Itu sedikit saja mengenai puisi Willy, jika ingin tahu lebih banyak, segera paksa dia dan penerbitnya untuk mencetak ulang buku kumpulan puisi Mencatat Demam tersebut.
Pada tahun ini, Willy juga baru saja menyelesaikan kuliah yang dijalaninya dengan waktu yang cukup. Diwisuda setelah bertahun-tahun ngampus di UPI. Meski tidak cum laude, tapi hanya berselang 10 hari dari seremonial wisuda, dia mendapatkan ijazah yang lebih berharga bagi perjalanannya sebagai penyair.

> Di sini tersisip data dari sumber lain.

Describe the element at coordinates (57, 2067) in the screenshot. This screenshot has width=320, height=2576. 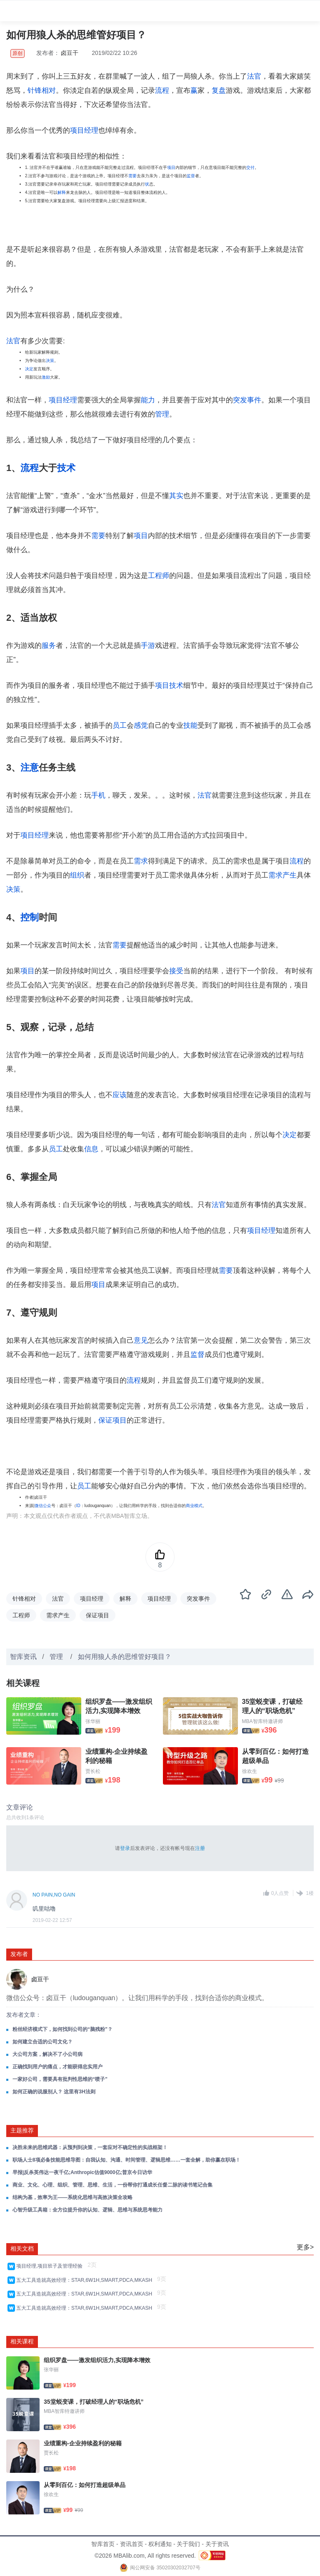 I see `正确找到用户的痛点，才能获得忠实用户` at that location.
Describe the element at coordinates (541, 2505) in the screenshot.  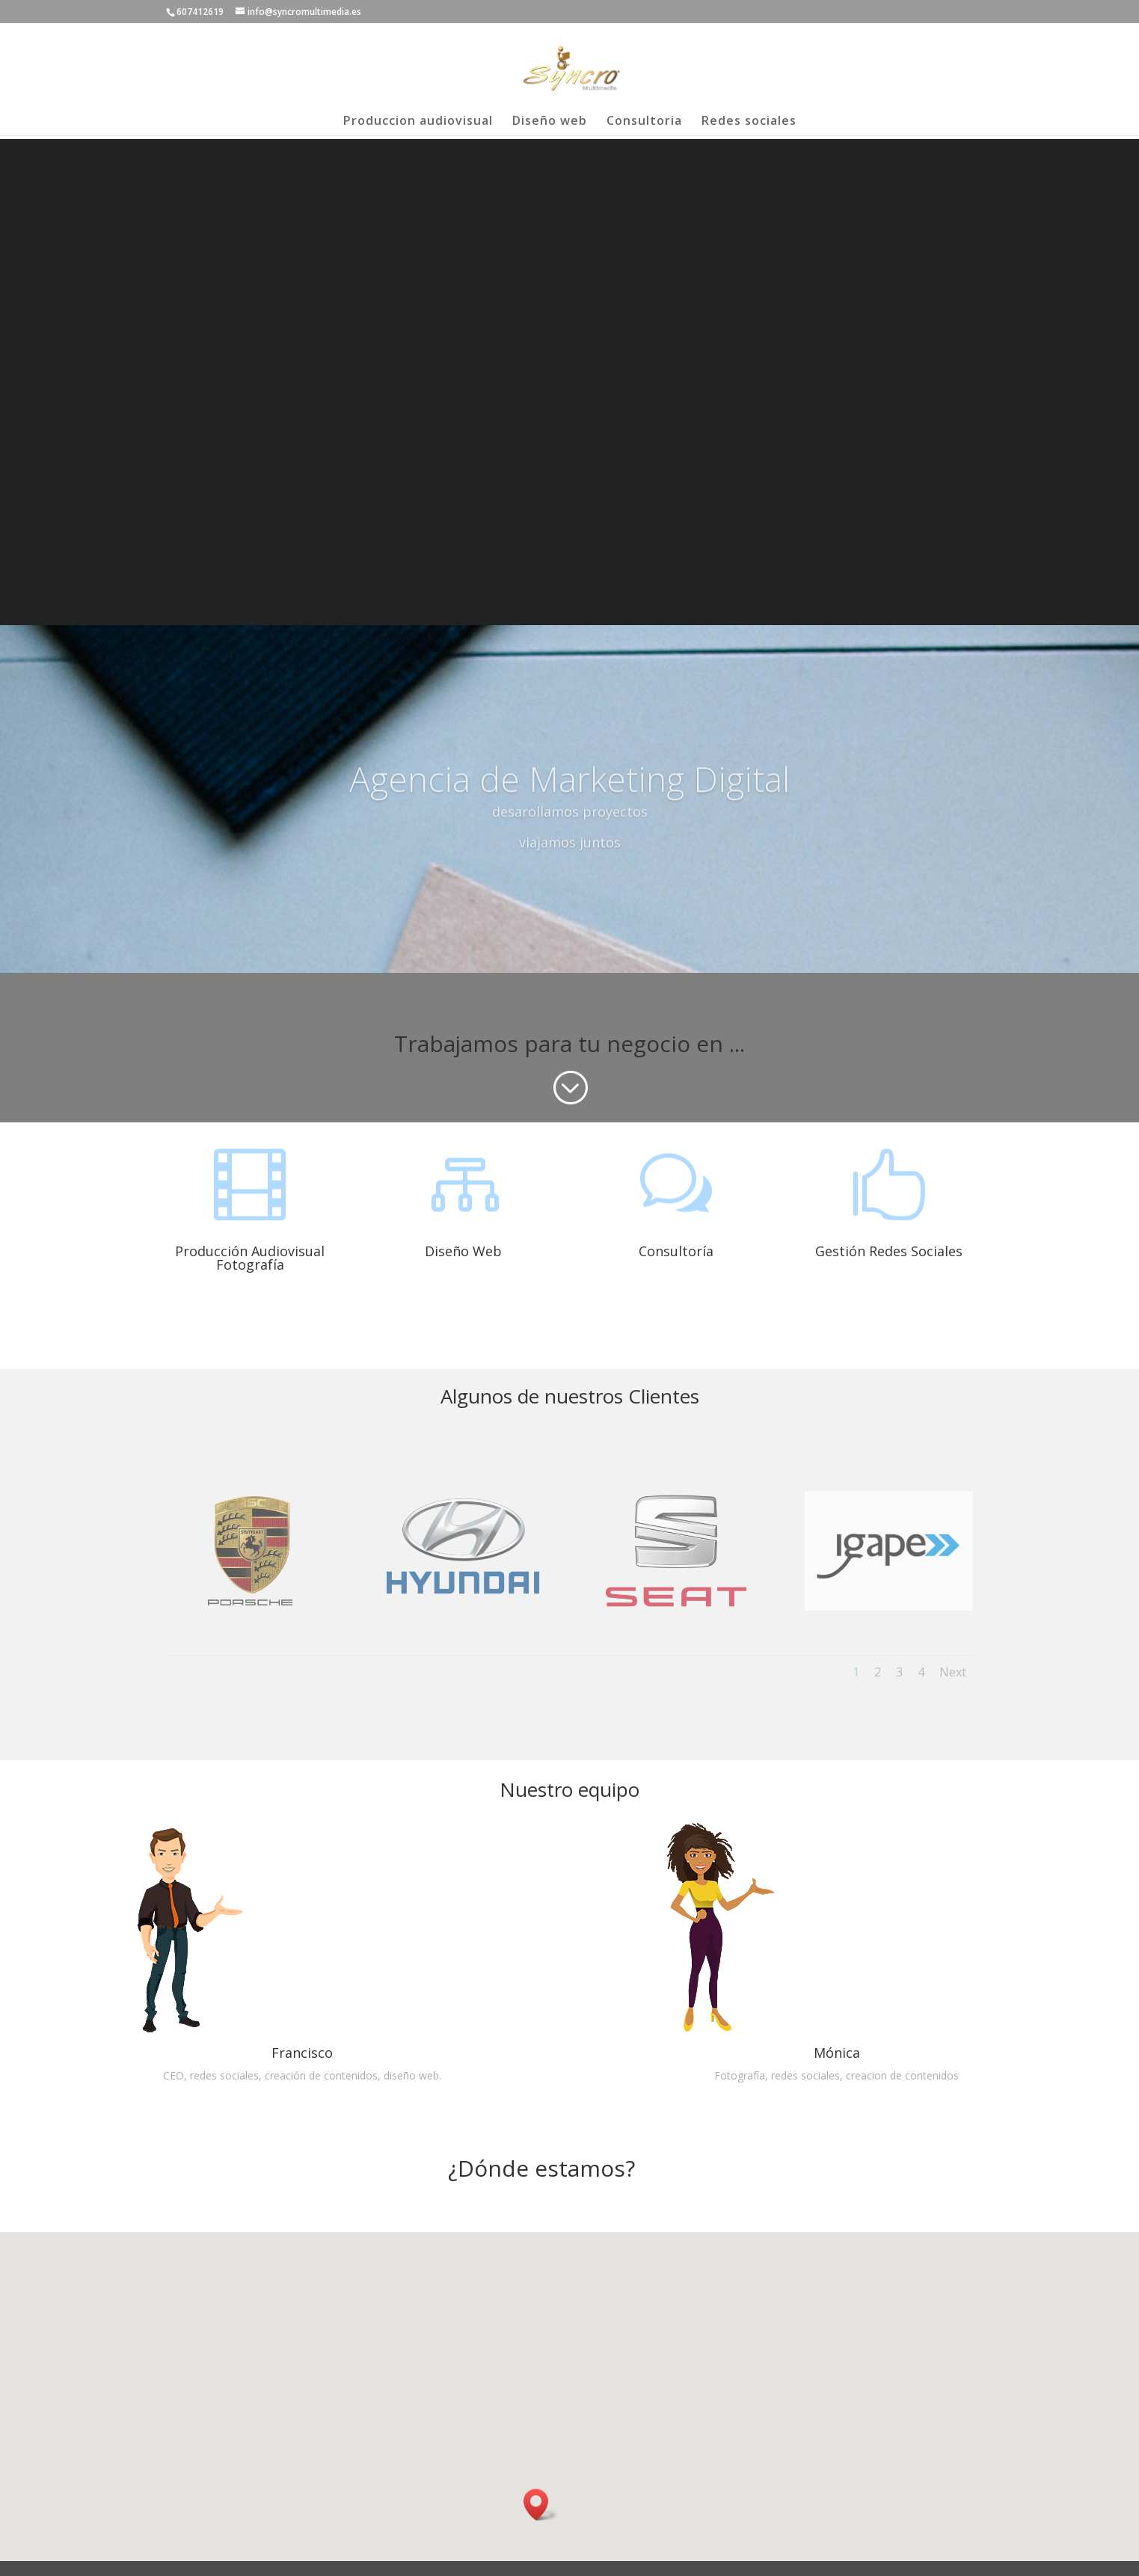 I see `[button]` at that location.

Jadi, setelah Willy menyetrika, menyuguhkan kopi, dan berbincang tentang pertunjukan teaternya, beberapa jam kemudian dia memenangkan Anugerah Buku Puisi Terbaik Hari Puisi Indonesia 2019 untuk buku kumpulan puisinya Mencatat Demam. M. Aden Ma’ruf mengabarkan berita bahagia tersebut melalui WAG Buruan.co dengan mengirimkan foto Willy yang kerepotan menggenggam piala dan plakat hadiah.
Selamat, Will. Proses, ketelatenan, dan besarnya cintamu pada puisi telah membuat puisi mencintaimu.[]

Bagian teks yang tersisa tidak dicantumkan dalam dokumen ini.